The Mistral class is where we bring together all the components we’ve been working on to build the full model, this class defines the structure of the Mistral 7B model and how it processes input data.

class Mistral(nn.Module):
def __init__(self, args: "ModelArgs"):
super().__init__()
self.args = args
self.vocab_size = args.vocab_size
self.n_layers = args.n_layers
assert self.vocab_size > 0
self.tok_embeddings = nn.Embedding(args.vocab_size, args.dim)
self.layers = nn.ModuleList([TransformerBlock(args=args) for _ in range(args.n_layers)])
self.norm = RMSNorm(args.dim, eps=args.norm_eps)
self.output = nn.Linear(args.dim, args.vocab_size, bias=False)
self.apply(self._init_weights)

def _init_weights(self, module):
if isinstance(module, nn.Linear):
nn.init.xavier_uniform_(module.weight)
if module.bias is not None:
nn.init.zeros_(module.bias)
elif isinstance(module, nn.Embedding):
nn.init.xavier_uniform_(module.weight)
elif isinstance(module, RMSNorm):
nn.init.ones_(module.weight)
elif isinstance(module, nn.MultiheadAttention):
nn.init.xavier_uniform_(module.in_proj_weight)
if module.in_proj_bias is not None:
nn.init.zeros_(module.in_proj_bias)
nn.init.xavier_uniform_(module.out_proj.weight)
if module.out_proj.bias is not None:
nn.init.zeros_(module.out_proj.bias)

def _generate_square_subsequent_mask(self, sz):
mask = torch.triu(torch.ones(sz, sz) * float('-inf'), diagonal=1)
return mask

def forward(
self,
inputs: torch.Tensor,
cache=None,
):
h = self.tok_embeddings(inputs)

mask = None
if h.shape[1] > 1:
mask = self._generate_square_subsequent_mask(h.shape[1]).to(h.device)

if cache is None:
cache = [None] * len(self.layers)

for e, layer in enumerate(self.layers):
h, cache[e] = layer(h, mask, cache[e])

return self.output(self.norm(h)), cache

1 . Token Embeddings: we start by creating token embeddings with nn.Embeddingthis layer converts input tokens into dense vectors of a fixed size , this is our starting point for processing language data.
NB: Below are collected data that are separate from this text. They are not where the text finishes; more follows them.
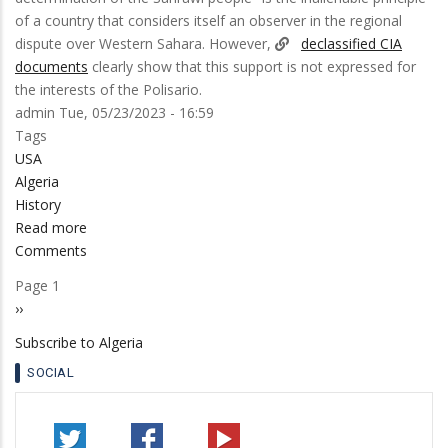
of a country that considers itself an observer in the regional
dispute over Western Sahara. However,
declassified CIA
documents
clearly show that this support is not expressed for
the interests of the Polisario.
admin
Tue, 05/23/2023 - 16:59
Tags
USA
Algeria
History
Read more
about
Comments
CIA
Document:
Page 1
Pagination
Algeria
Next
››
wanted
page
Subscribe to Algeria
a
micro-
SOCIAL
state
in
Western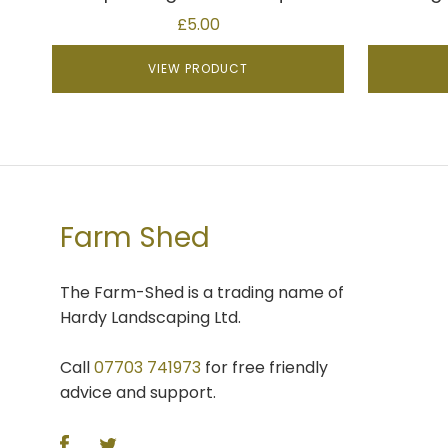
£
5.00
VIEW PRODUCT
Farm Shed
The Farm-Shed is a trading name of
Hardy Landscaping Ltd.
Call
07703 741973
for free friendly
advice and support.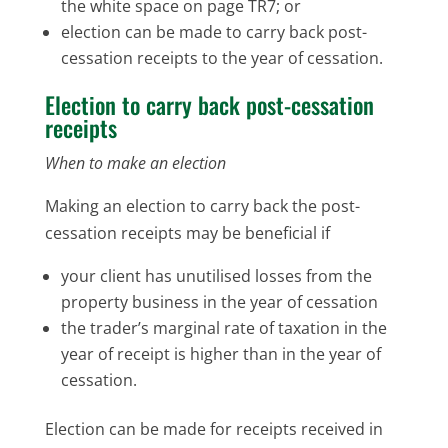
the white space on page TR7; or
election can be made to carry back post-
cessation receipts to the year of cessation.
Election to carry back post-cessation
receipts
When to make an election
Making an election to carry back the post-
cessation receipts may be beneficial if
your client has unutilised losses from the
property business in the year of cessation
the trader’s marginal rate of taxation in the
year of receipt is higher than in the year of
cessation.
Election can be made for receipts received in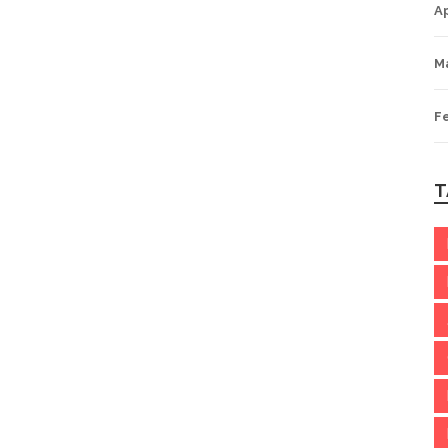
Ap
M
F
T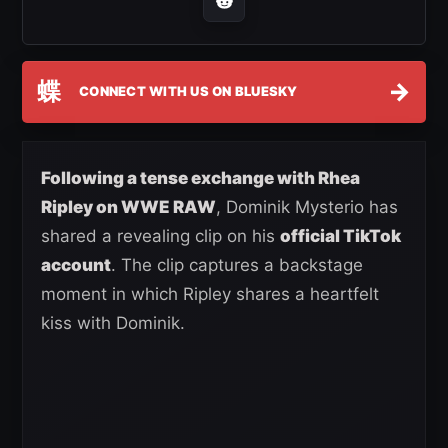
蝶
→
CONNECT WITH US ON BLUESKY
Following a tense exchange with Rhea
Ripley on WWE RAW
, Dominik Mysterio has
shared a revealing clip on his
official TikTok
account
. The clip captures a backstage
moment in which Ripley shares a heartfelt
kiss with Dominik.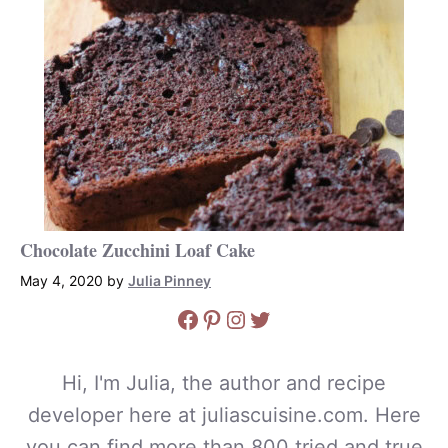
Chocolate Zucchini Loaf Cake
May 4, 2020
by
Julia Pinney
Facebook
Pinterest
Instagram
Twitter
Hi, I'm Julia, the author and recipe
developer here at juliascuisine.com. Here
you can find more than 800 tried and true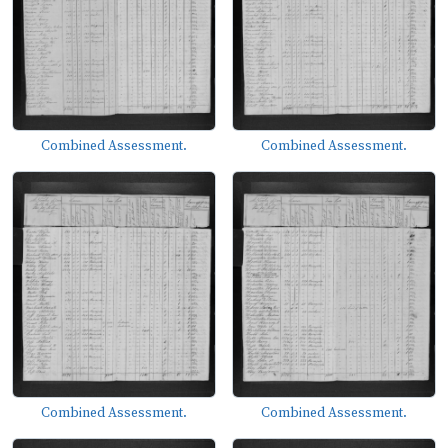
Combined Assessment.
Combined Assessment.
Combined Assessment.
Combined Assessment.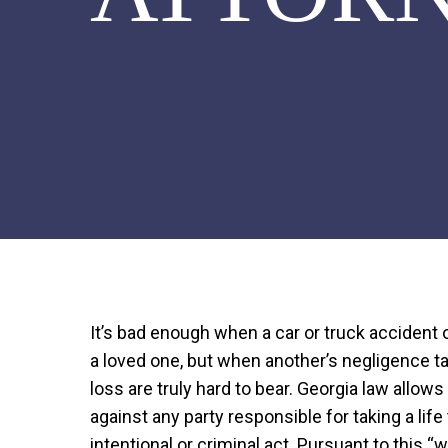
It’s bad enough when a car or truck accident
a loved one, but when another’s negligence ta
loss are truly hard to bear. Georgia law allow
against any party responsible for taking a lif
intentional or criminal act. Pursuant to this “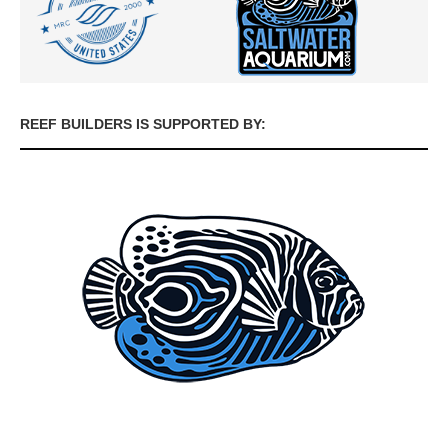
REEF BUILDERS IS SUPPORTED BY: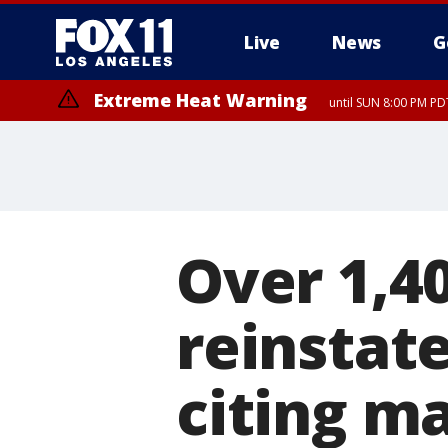
Live
News
G
Extreme Heat Warning
until SUN 8:00 PM PD
Over 1,4
reinstate
citing m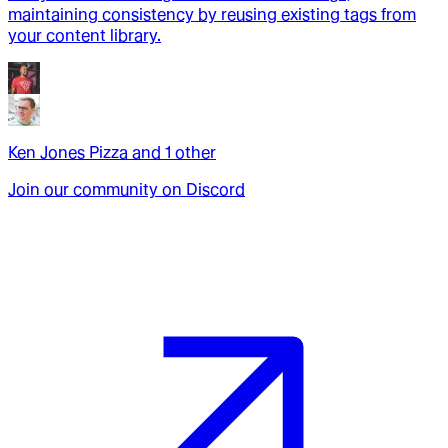
maintaining consistency by reusing existing tags from
your content library.
Ken Jones Pizza
and
1
other
Join our community on Discord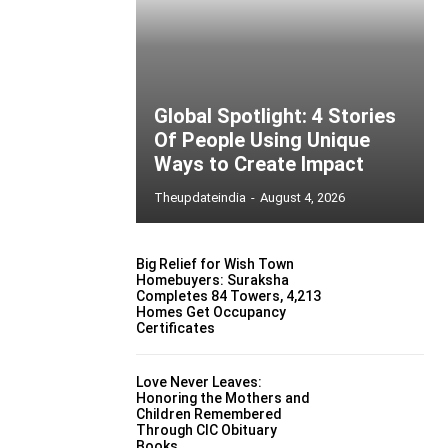
Global Spotlight: 4 Stories
Of People Using Unique
Ways to Create Impact
Theupdateindia
-
August 4, 2026
Big Relief for Wish Town
Homebuyers: Suraksha
Completes 84 Towers, 4,213
Homes Get Occupancy
Certificates
Love Never Leaves:
Honoring the Mothers and
Children Remembered
Through CIC Obituary
Books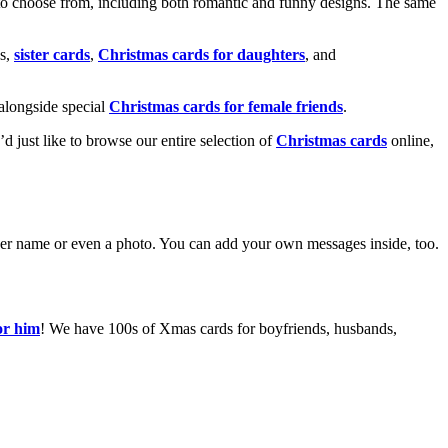
o choose from, including both romantic and funny designs. The same
s,
sister cards
,
Christmas cards for daughters
, and
alongside special
Christmas cards for female friends
.
u’d just like to browse our entire selection of
Christmas cards
online,
g her name or even a photo. You can add your own messages inside, too.
or him
! We have 100s of Xmas cards for boyfriends, husbands,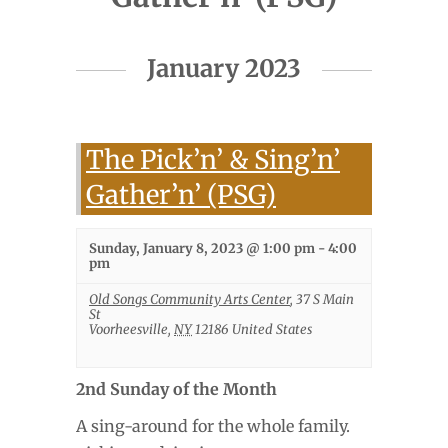
Events
January 2023
List
Navigation
The Pick’n’ & Sing’n’
Gather’n’ (PSG)
Sunday, January 8, 2023 @ 1:00 pm
-
4:00
pm
Old Songs Community Arts Center
,
37 S Main
St
Voorheesville
,
NY
12186
United States
2nd Sunday of the Month
A sing-around for the whole family.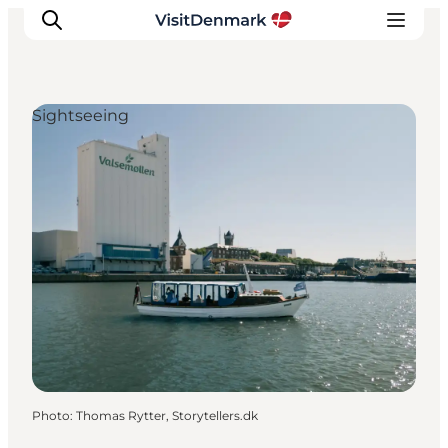
Sightseeing
Inspiration
Destinations
Things to do
Accommodation
Plan your trip
Events
Photo
:
Thomas Rytter, Storytellers.dk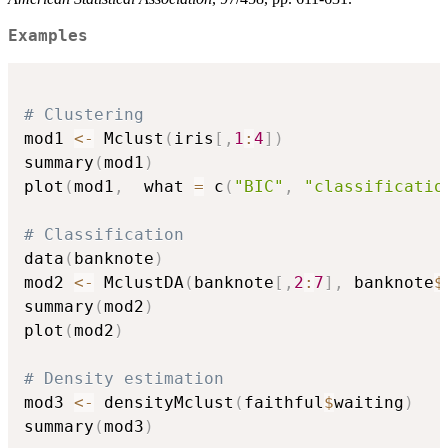
Examples
# Clustering
mod1 
<-
 Mclust
(
iris
[
,
1
:
4
]
)
summary
(
mod1
)
plot
(
mod1
,
  what 
=
 c
(
"BIC"
,
"classificatio
# Classification
data
(
banknote
)
mod2 
<-
 MclustDA
(
banknote
[
,
2
:
7
]
,
 banknote
$
summary
(
mod2
)
plot
(
mod2
)
# Density estimation
mod3 
<-
 densityMclust
(
faithful
$
waiting
)
summary
(
mod3
)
2 . Transformer Blocks: we assemble a stack of TransformerBlock layers, which are the building blocks of our model , these blocks use the attention mechanisms, feed-forward networks, and normalization techniques that we’ve discussed, this stack of layers processes the input data through multiple stages of attention and transformation.
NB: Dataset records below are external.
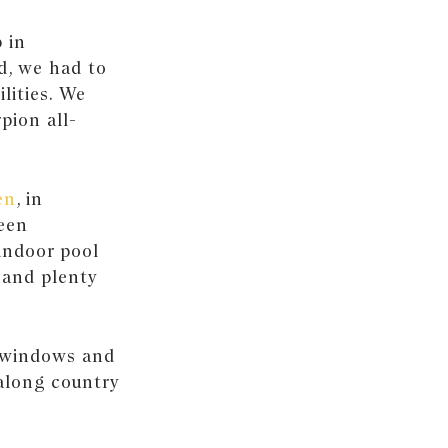
 in
d, we had to
ilities. We
pion all-
en
, in
een
indoor pool
 and plenty
e windows and
along country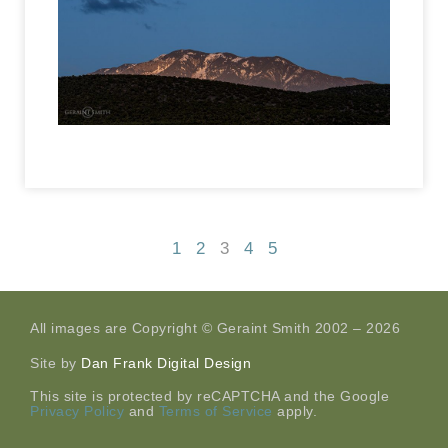
1
2
3
4
5
All images are Copyright © Geraint Smith 2002 – 2026
Site by
Dan Frank Digital Design
This site is protected by reCAPTCHA and the Google
Privacy Policy
and
Terms of Service
apply.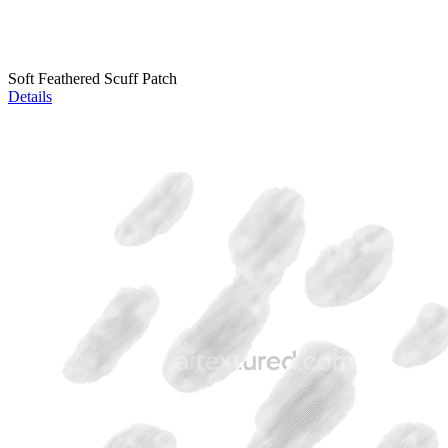
Soft Feathered Scuff Patch
Details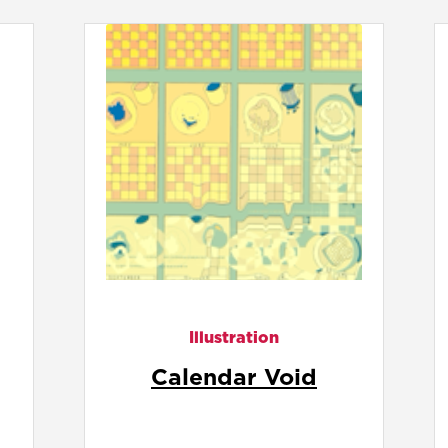
Illustration
Circular Threads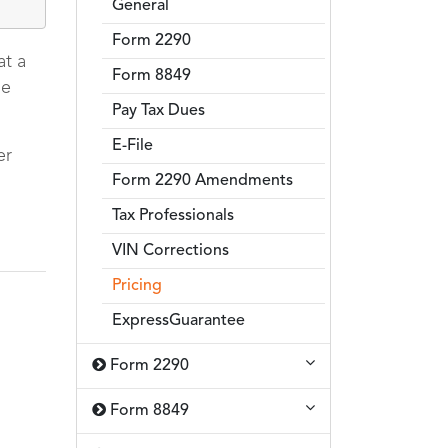
General
Form 2290
at a
Form 8849
me
Pay Tax Dues
E-File
er
Form 2290 Amendments
Tax Professionals
VIN Corrections
Pricing
ExpressGuarantee
Form 2290
Form 8849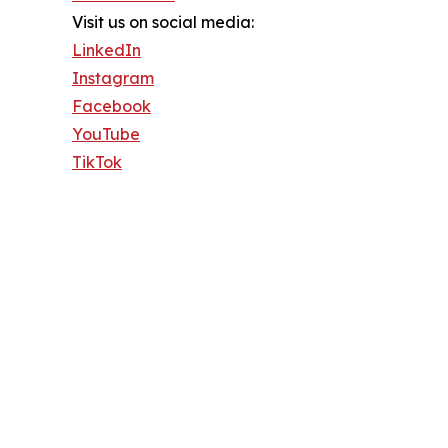
Visit us on social media:
LinkedIn
Instagram
Facebook
YouTube
TikTok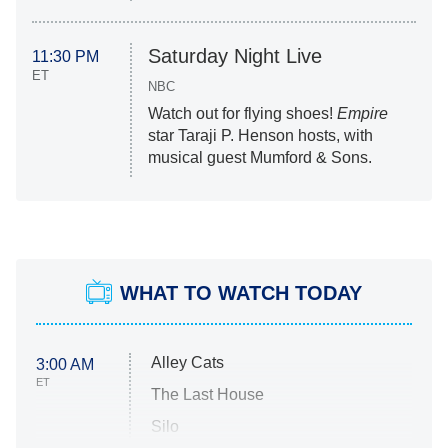
Saturday Night Live
11:30 PM
ET
NBC
Watch out for flying shoes!
Empire
star Taraji P. Henson hosts, with
musical guest Mumford & Sons.
WHAT TO WATCH TODAY
Alley Cats
3:00 AM
ET
The Last House
Silo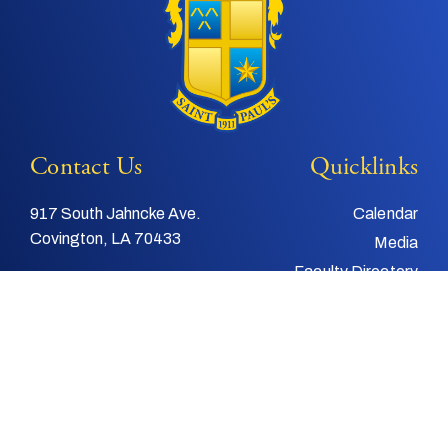
Contact Us
Quicklinks
917 South Jahncke Ave.
Calendar
Covington, LA 70433
Media
Faculty Directory
Tel:
985-892-3200
Support Us
Fax:
985-892-4048
Alumni
Email:
info@stpauls.com
Child and Youth
Protection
3 . Normalization and Output Layer: after processing through the transformer blocks, the data is normalized with RMSNorm and passed through a Linear layer to produce the final output logits , this step is crucial for stabilizing training and generating predictions.

4 . Weight Initialization: we use a custom weight initialization function to set up the model parameters , this function ensures that the layers start with appropriate values to support effective learning ( you can start from existing checkpoint )

5 . Mask Generation: for training, we generate a mask to ensure that the model only attends to previous tokens in the sequence, preserving the autoregressive nature of the model , this concept was touched upon in our discussion of SWA and GQA techniques.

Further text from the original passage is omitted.